JENNIFER NG'ANDU: So the takeaway often from that public message was there isn't really anything in the Affordable Care Act for the Latino community. Many people forgot to talk about the fact that there are a broad set of Latinos, in fact, most who are here lawfully present and who will gain the benefits of the Affordable Care Act.

GOLD: She says the current debate over immigration reform is adding more fear and confusion, especially in families where some people are citizens and others are not.

NG'ANDU: Even if everyone in that household is legal, they still have different eligibility from each other. And so teasing all of that out can be difficult.

GOLD: In California, Spanish-language media are proving to be a key part of the push. The California Endowment, a foundation based in LA, is sponsoring a series of ads on Spanish networks Univision, Telemundo and ImpreMedia. One of them features celebrity psychologist Doctora Isabel.

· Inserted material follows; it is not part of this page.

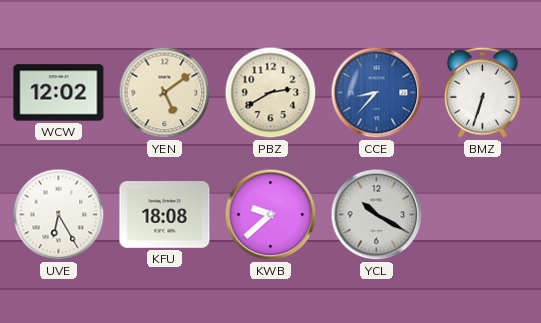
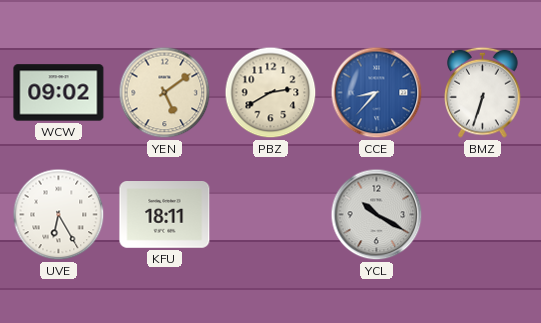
WCW: 12:02 -> 09:02
KFU: 18:08 -> 18:11
KWB: 9:38 -> none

(SOUNDBITE OF ADVERTISEMENT)

DANIEL ZINGALE: Dr. Isabel's ad is a good example of how you have to tailor the message for the audience.

GOLD: Daniel Zingale runs the endowment's outreach campaign. He says it's not enough just to translate an English ad into Spanish. You also have to address the cultural differences. He points to an ad in English featuring Dr. Oz.

(SOUNDBITE OF ADVERTISEMENT)

ZINGALE: In the Dr. Oz ad, he speaks in language that's very familiar to those in mainstream English language press, but in the Spanish language ad with Dr. Isabel, she describes Obamacare as a blessing and we learned early on that that was language that was appropriate to that audience.

GOLD: That message will also reach the millions of undocumented Latino immigrants. But the law bars them from purchasing insurance on the exchanges. CASA de Maryland's George Escobar says their job is not only to enroll people who do qualify, it's also to help those who don't find other options for care. For NPR News, I'm Jenny Gold.